The electrode fingers of the SAW filter are formed by vacuum evaporation of Al-Cu. Al chemically reacts with oxygen in the air to become an oxidized compound. The thickness of the oxidized compound gradually increases with time and does not progress further when it reaches a certain thickness determined by the ambient temperature of the device. This thickness is believed to be several Angstroms to 100 Angstroms.

As described above, after the manufacture of the SAW filter, the oxidation reaction proceeds gradually, and the oxide film thickness on the electrode surface changes. When the oxide thickness changes, the center frequency of the filter also shifts. In the prior art, there are few products that need to consider the effect on the characteristics of the oxide film. However, as the band width of the SAW filter progresses, the center frequency is adjusted in consideration of the effect on the characteristics. A method is desired.

The present invention has been made in view of the above-mentioned problems, and an object of the present invention is to provide a method of adjusting a center frequency of a SAW filter, in which the center frequency can be easily adjusted and the center frequency of the filter does not change with time. That is.

[0030]

According to the present invention, in order to solve the above-mentioned problems, f0 adjustment is performed by etching an Al-Cu electrode using a chlorine-based gas using an RIE apparatus. Then, the present invention proposes a new frequency adjustment method in consideration of the influence of the oxide film.

As described above, the fluctuation of the center frequency with respect to the film thickness has a sensitivity of about 0.2 MHz / 10 angstroms. Even if the thickness of the oxide film changes by about several + angstroms, the center frequency is slightly shifted due to the influence. In addition, if the oxide film is naturally formed without controlling and managing the oxide film thickness, the center frequency changes over time, which greatly affects the reliability of the device. Further, when etching is performed over the oxide film layer and the aluminum layer at the time of electrode etching, the etching rate changes due to the different properties of the materials, making accurate etching difficult.

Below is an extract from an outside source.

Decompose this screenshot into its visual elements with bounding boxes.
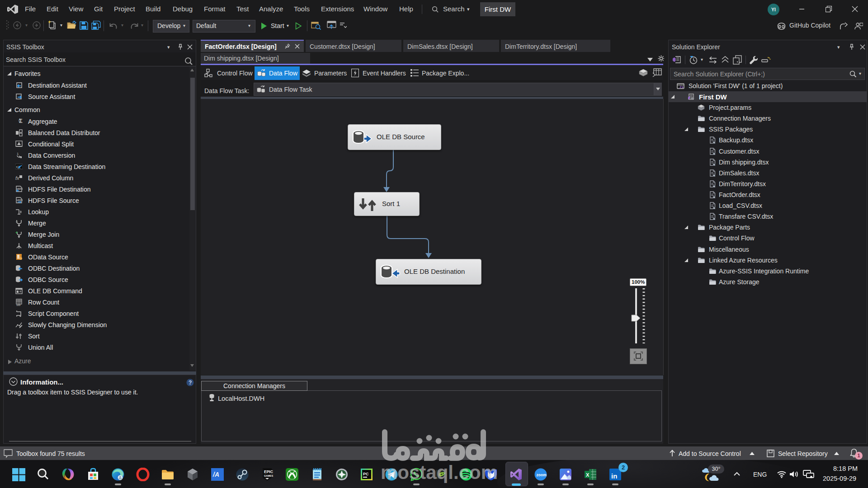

In order to prevent aging, the simplest solution is to intentionally form an oxide film on the electrode. In order to form an oxide film, it is preferable to raise the substrate temperature in ozone gas. Since the RIE is a method of reacting with a gas in a chamber, an oxide film can be easily formed by replacing the gas with ozone. Moreover, it can be operated in the same batch, which is preferable in the production process.

FIG. 1 is an enlarged view of a section of an electrode finger of a SAW filter arranged inside an RIE etching manufacturing chamber.

FIG. 1A is an explanatory view showing formation of an oxide film. First, ozone gas is introduced into the RIE apparatus chamber. Chamber internal temperature (1
By controlling the temperature (about 50 ° C. to 200 ° C.), an oxide film d having a thickness equal to or greater than the natural oxide film thickness determined by the ambient temperature of the device is formed in advance. After the formation, the center frequency is measured by RF measurement, and the etching amount (cut film thickness) at which the target frequency is obtained is determined.

Next, in FIG. 1B, the gas in the chamber is replaced with a chlorine-based gas, and the gas concentration, RF power, etching time and the like of the RIE device are controlled to perform etching to a target film thickness. Fig. 1 Etching thickness
The thickness is set within the oxide film thickness formed by the formation of the oxide film described in (1). If more cutting is required, see Figure 1
The steps from (1) and FIG. 1 (2) to the following FIG. 1 (3) are repeated.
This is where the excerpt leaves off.